Hi there, yet another political blog by the way.

This is the 15th anniversary of the first General Election that I stayed up for, but not the first one I remember, that one was the 1987 election, which because our school was being used as a polling station I had the day off. Ironically the self same school will be my local polling station when I vote next month in the Hollyrood & local council elections. I don’t really remember much of that election except Thacher won her 3rd election on the trot.

Anyway, her successor, John Major waited almost 5 years before calling the n
ext election. When the election was called for April 9th, the Conservitave’s only trump card was the tax cuts which they had announced in the Budget. On the minus side for them, and the plusses for the Labour party was that Britain was going through a recession, the second worst in our history.

Strangely enough I wasn’t too confident of a Labour victory. I thought that surely it would be an end to 13 years of Conservative government. Funnily enough it was a grey day, not unlike it is today.

I should point out that though it was the first election that I stayed up to watch the results, I was still 15 months away from being eligible to vote. The way things usually go is that polling lasts from 7am through to 10pm, with the BBC/ITV (and Sky) announcing the results of their exit polls just after the polls close. Nothing really happens until the first results usually come in, usually from about quarter to 11. It is possible to know which way the wind is going by about half past midnight.

However, on turning over at 10, both ITV & the BBC exit polls showed that Labour, had not done enough to win the Election, but would be the largest party in a hung parliament. The polls had been pointing towards a Labour victory until the start of that week. The results when they came in didn’t look all that great for Labour either, they were holding on to seats (the inner city seats tend to get their ballot boxes to the count quicker, therefore they declare first) but with similar majorities from 1987. Then at about quarter to 12, Basildon declared.

Basildon was a must win seat for Labour, but the Conservatives held the seat. At that point myself, my parents and pretty much every Labour supporter in the country knew that the Tories would get back in. Sure we had the consolation of the Conservative party chairman (and architect of their election win) Chris Patten losing his Bath seat to the Lib Dem Don Foster, but we went to our beds knowing that we would have 5 more years of the Tories in power. By the time i awoke the next morning, Major still required 5 seats for a majority (
they won a 21 seat majority)

That election was a turning point, but not as the pundits predicted at the time. We Scots were angry at being tricked into voting SNP, but letting the Conservatives in through the middle to steal 2 seats. At the time the Conservatives were the only party not committed to any sort of devolution, yet they only gathered 25% of the vote in this election.
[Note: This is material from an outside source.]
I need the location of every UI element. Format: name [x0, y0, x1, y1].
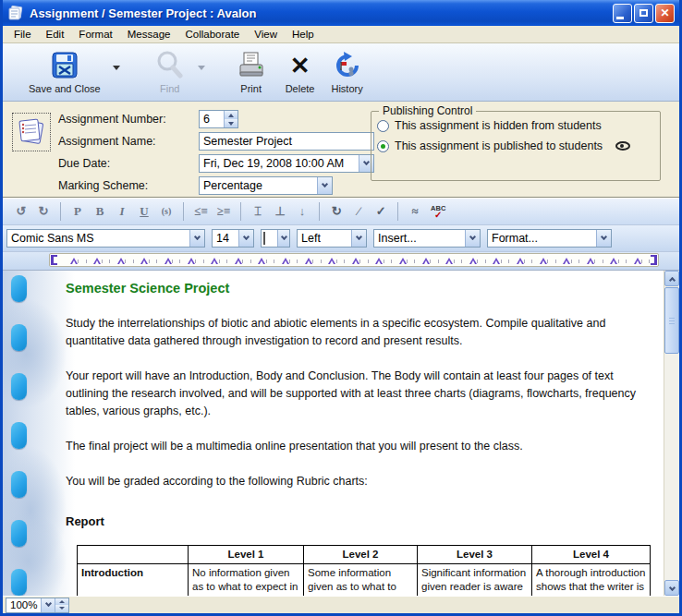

As demands for home rule grew, other people were drawing their own conclusions, namely that socialism is a vote loser, and gee don’t those Lib Dems have some good ideas. So while Labour had fought its last election as the Labour party, the Liberal Democrats were fighting their first election as the Lib Dems, and would be more influential than they would realise.

After watching repeats of the coverage today, I’m amazed at just how much has changed, and at how quickly fortunes can change.